Comparing two sequences - wcd Manual 0.

Next: Doing clustering, Previous: Identifying sequences, Up: Running wcd

3.6 Comparing two sequences

Warning: These options may be removed in later versions of d2-cluster, and should be treated with caution.

These options are included to allow exploration and evaluation of data rather than for clustering purposes. The problem is that optimisations made for performance reasons have meant that they do not give completely accurate answers. For example, if we find windows where the d2 score is less than a threshold, we announce success; we don't try to find the pair of windows with the smallest overlap. In subsequent releases there may be a separate program which provides these facilities (though with less efficient code).

All these options can also take as options the options which allow changing of threshold, window and word size.
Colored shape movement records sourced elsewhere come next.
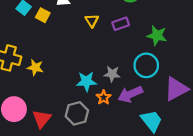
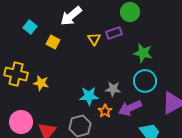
yellow square: (43, 15) -> (53, 42), moved
purple rectangle: (121, 24) -> (114, 33), moved
green star: (157, 36) -> (143, 53), moved

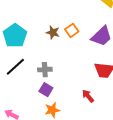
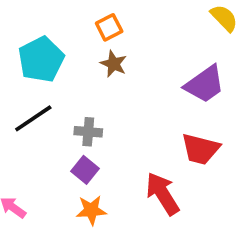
orange square: (72, 30) -> (109, 27), moved
red arrow: (88, 96) -> (163, 194), size x1.6

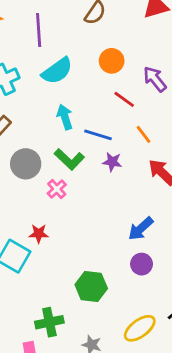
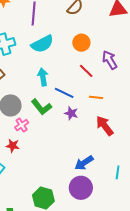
orange line: (144, 134) -> (96, 97), turned -56
pink cross: (57, 189) -> (22, 125), moved
red star: (39, 234) -> (13, 146), moved
purple circle: (142, 264) -> (81, 188), size x1.5

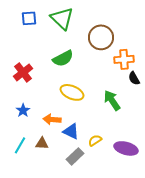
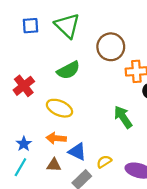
yellow ellipse: (72, 92) -> (59, 108), moved
blue star: (23, 110) -> (24, 144), moved
brown triangle: (42, 143) -> (54, 165), moved

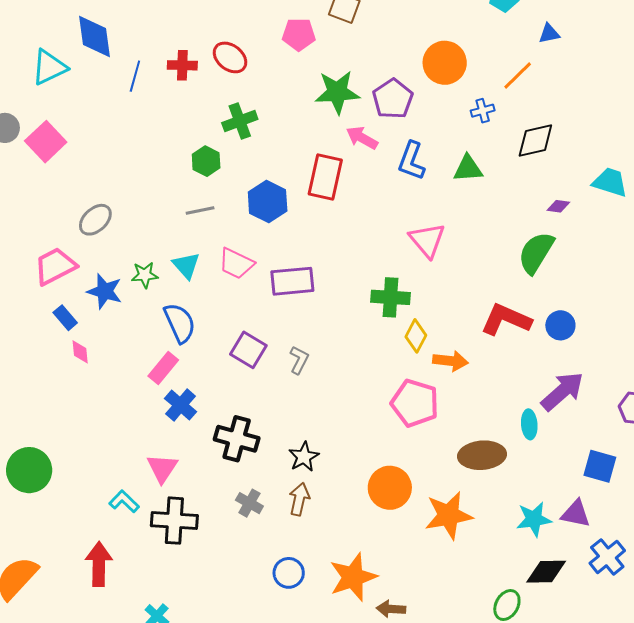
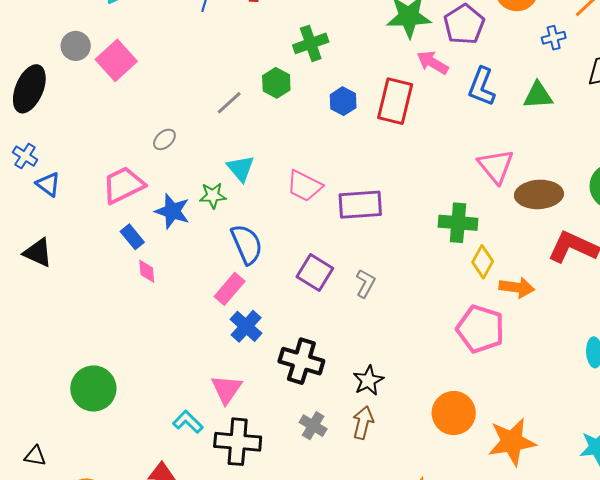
blue hexagon: (268, 201) -> (343, 101), moved, size x0.7
gray line: (200, 211) -> (229, 103), moved, turned -32
gray ellipse: (95, 220) -> (164, 139), size x0.7
cyan triangle: (186, 265) -> (241, 168), moved
brown ellipse: (482, 455) -> (539, 194), moved

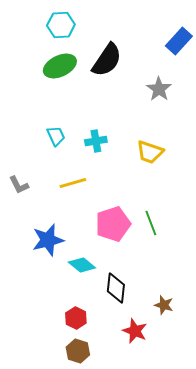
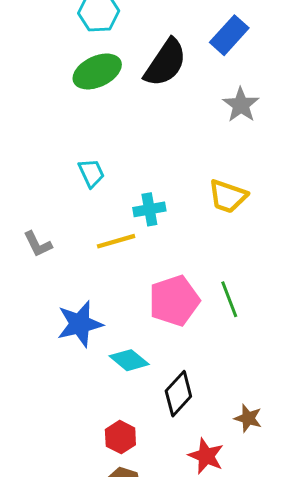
blue rectangle: (179, 41) -> (229, 35), moved
cyan cross: (96, 141) -> (149, 209), moved
black diamond: (116, 288) -> (178, 394), turned 36

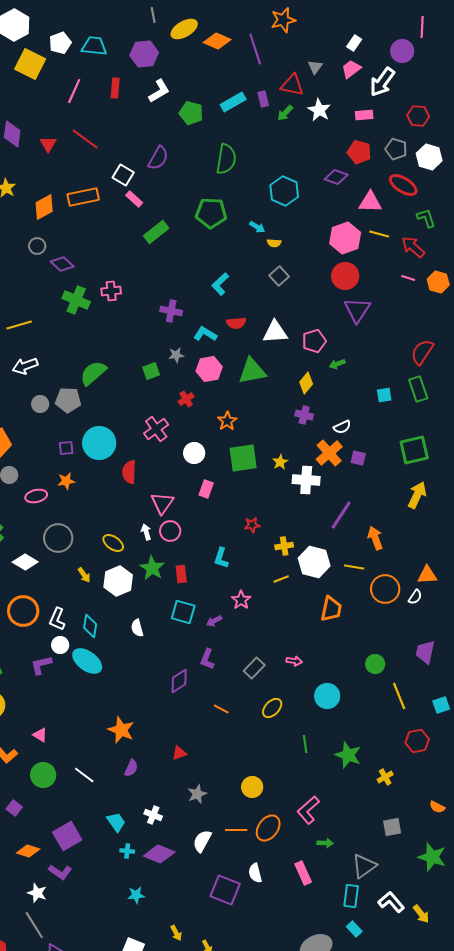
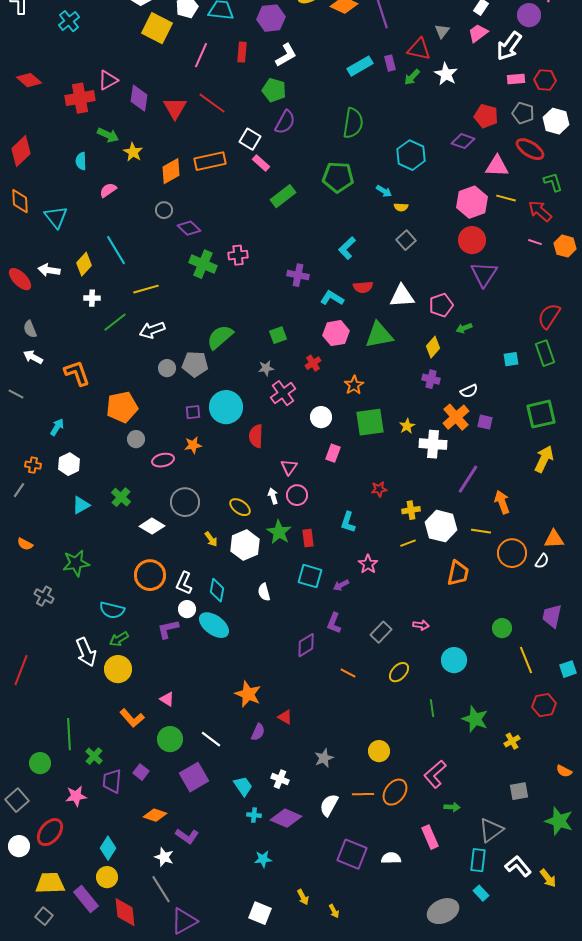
green pentagon: (191, 113) -> (274, 90), moved
pink rectangle: (364, 115) -> (516, 79), moved
red triangle: (48, 144) -> (175, 108), size x1.4
gray star: (176, 355) -> (266, 368), moved
pink triangle: (162, 503) -> (289, 467), size x0.7
red triangle: (179, 753) -> (285, 717), moved, turned 49
purple square: (67, 836) -> (194, 777), moved
white semicircle: (255, 873) -> (391, 858), moved, turned 102

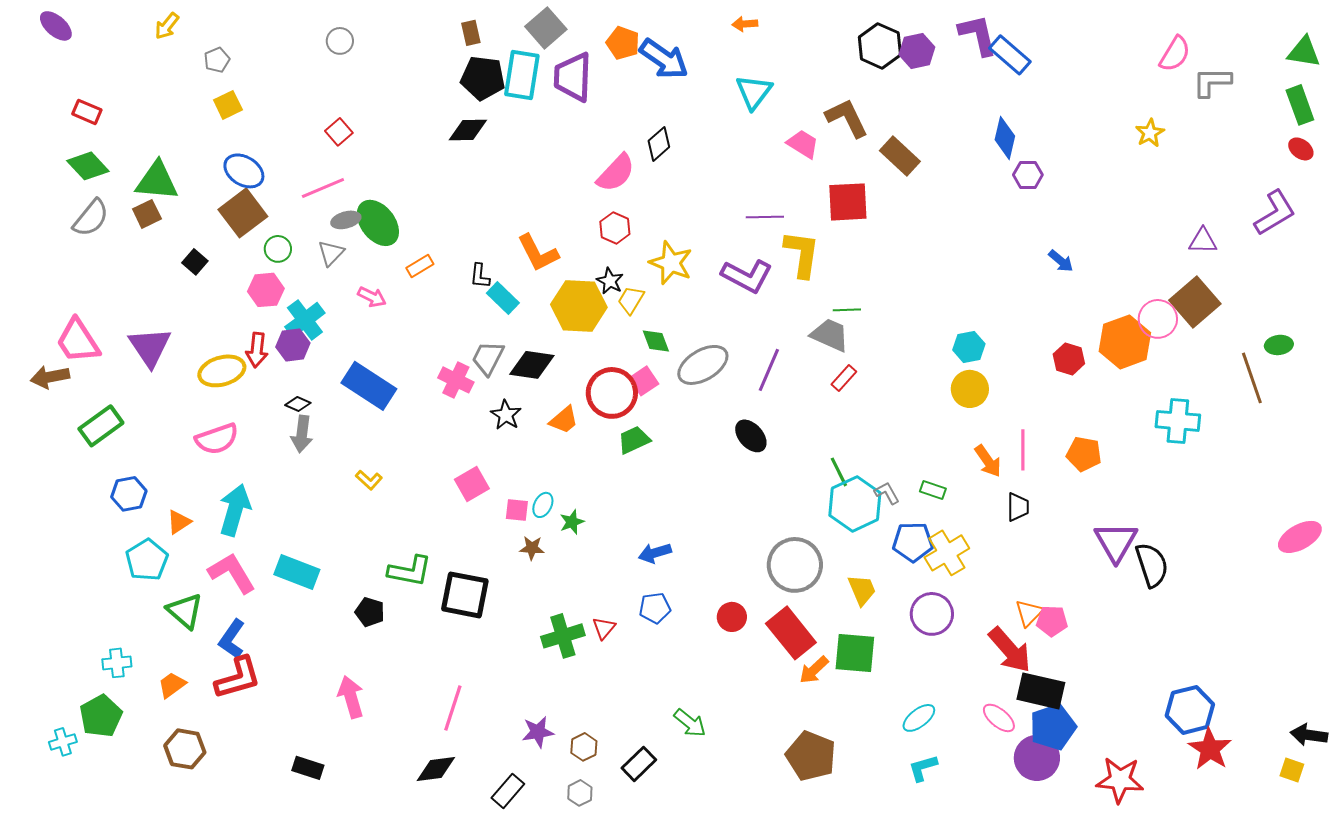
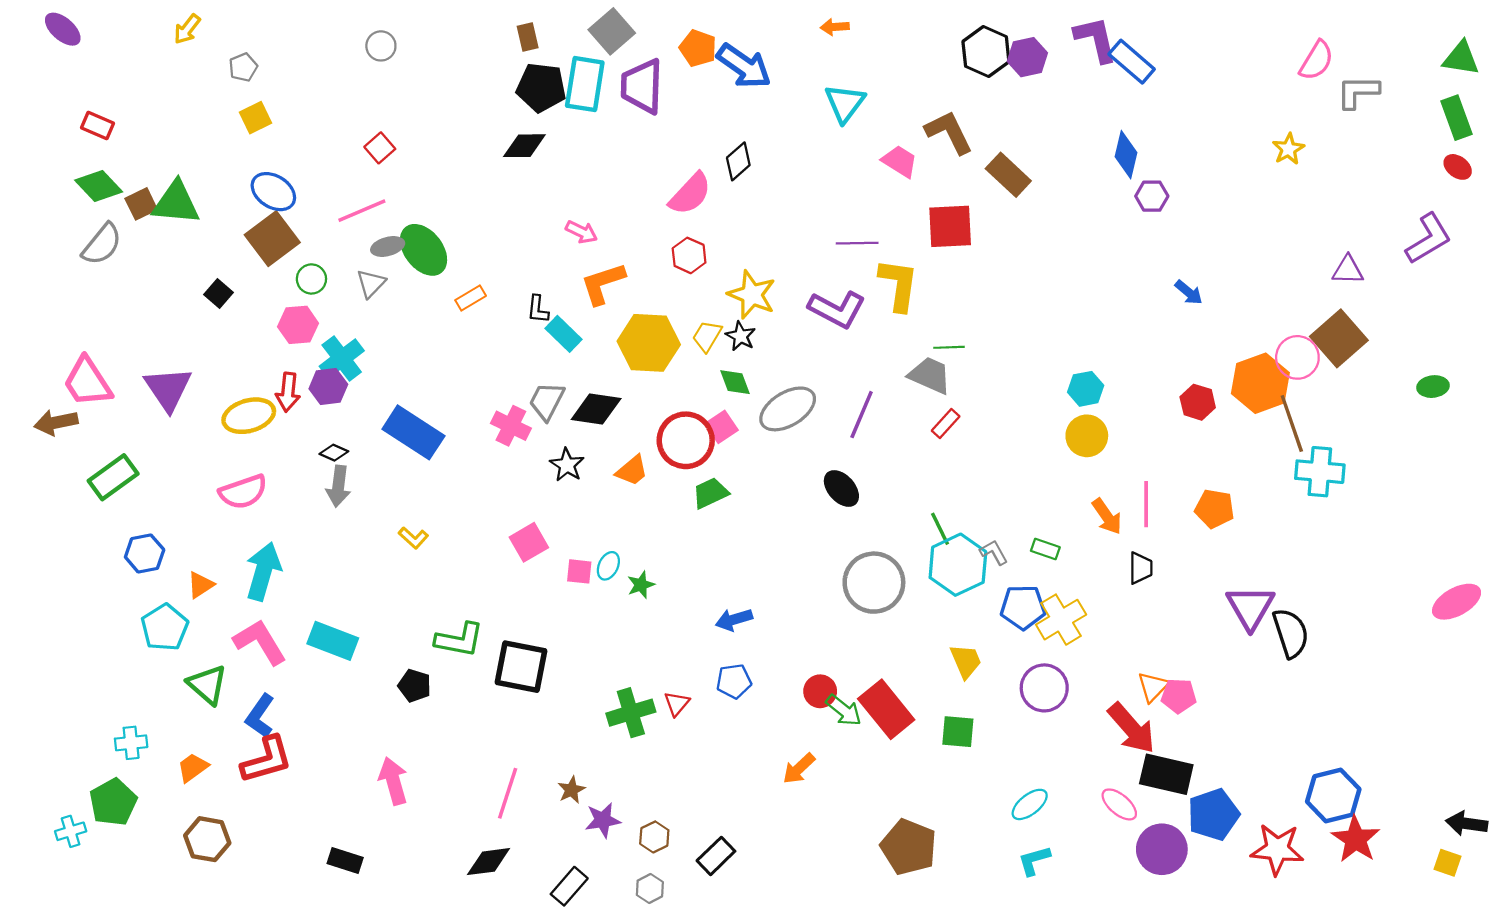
brown square: (147, 214) -> (141, 204), moved
orange L-shape: (538, 253) -> (603, 283), turned 99
black star: (610, 281) -> (741, 336), moved
pink arrow: (372, 297) -> (581, 232), moved
brown line: (1252, 378) -> (1292, 424), moved
brown star: (532, 548) -> (571, 790), moved, turned -30
gray circle: (795, 565) -> (874, 583), moved
green square: (855, 653) -> (958, 732), size x0.7
orange arrow: (814, 670) -> (799, 769), moved
green arrow: (690, 723) -> (844, 710), moved
blue pentagon: (1053, 727) -> (1213, 815), moved
red star: (1120, 780) -> (1277, 849), moved

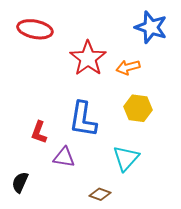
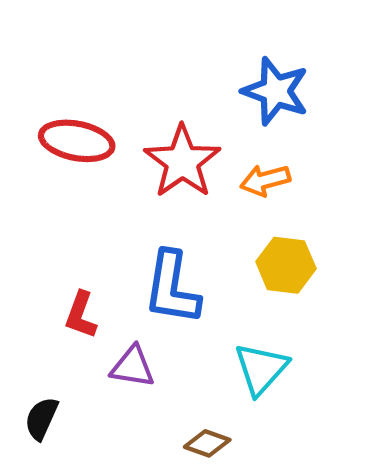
blue star: (151, 27) -> (276, 91), moved
red ellipse: (35, 29) -> (77, 141), moved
Usage: wcd [--compare|-E] <filename> <ind1> <ind2>
       wcd [--abbrev_compare|-e] <filename> <ind1> <ind2>
       wcd [--pairwise|-e] <filename> <ind1> <ind2>

wcd --compare dataf i j
Compares the sequences i and j from the datafile dataf and prints out the following
- The i-th sequence, the j-th sequence, and the reverse complement of the j-th sequence
- A line with the following information
  - i and j
  - An estimate the number of samples of the j-th sequence which appears in the i-th.
  - An estimate the number of samples of the j-th sequence which appears in reverse complement of the i-th.
  - An estimate the number of words of the j-th sequence which appears in the i-th.
  - An estimate the number of words s of the j-th sequence which appears in reverse complement of the i-th.
  - the d2 score between i and j
  - the d2 score between i and the reverse complement of j
wcd --abbrev_compare dataf i j
Prints the minimum of the: (1) the d2 score of i an j; and (2) the d2 score of i and the reverse complement of j.
wcd --pairwise dataf i j
First prints a table of the d2 scores of all windows of sequence i compared to all windows of sequence j. Then does the same with the RC of sequence j

Usage: wcd [--cluster_compare, -D]  dataf clusterf

Takes two arguments: a data file with sequences, and a file that gives two clusters. This cluster file should contain exactly two lines. Each line should contain the indices of the sequences belonging to a cluster. The indices should be separated by spaces, and the line terminated by a full stop.

The program will then compare each sequence in one cluster with each sequence in the other and print out the d2 scores (both positive and RC). One each line of output there is the result of one comparison. First the two indices are printed out, and then the two d2 scores.